● Exercise aim
Filter the material below so that only lines containing "pour" remain.

● Material for the task
------------------------

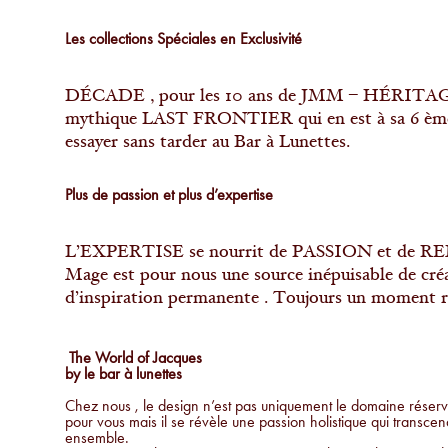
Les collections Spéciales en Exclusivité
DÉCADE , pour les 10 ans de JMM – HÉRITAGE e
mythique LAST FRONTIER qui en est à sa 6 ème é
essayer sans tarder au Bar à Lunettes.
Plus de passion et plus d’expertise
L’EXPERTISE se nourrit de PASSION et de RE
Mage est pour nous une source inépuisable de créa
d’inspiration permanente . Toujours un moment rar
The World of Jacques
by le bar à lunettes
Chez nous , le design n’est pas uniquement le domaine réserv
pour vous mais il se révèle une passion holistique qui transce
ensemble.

------------------------

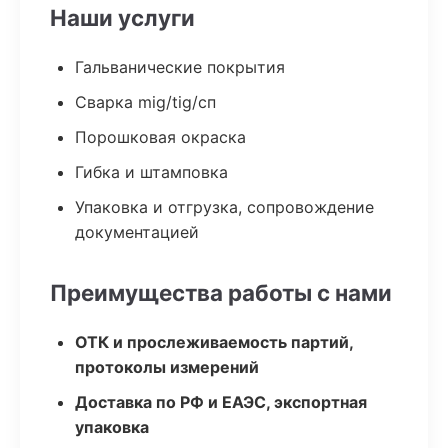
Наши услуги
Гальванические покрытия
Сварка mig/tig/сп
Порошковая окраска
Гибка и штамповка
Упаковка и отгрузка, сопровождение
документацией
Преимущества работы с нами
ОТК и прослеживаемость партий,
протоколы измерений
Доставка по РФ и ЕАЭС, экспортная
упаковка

------------------------

● The answer
DÉCADE , pour les 10 ans de JMM – HÉRITAGE e
Mage est pour nous une source inépuisable de créa
pour vous mais il se révèle une passion holistique qui transce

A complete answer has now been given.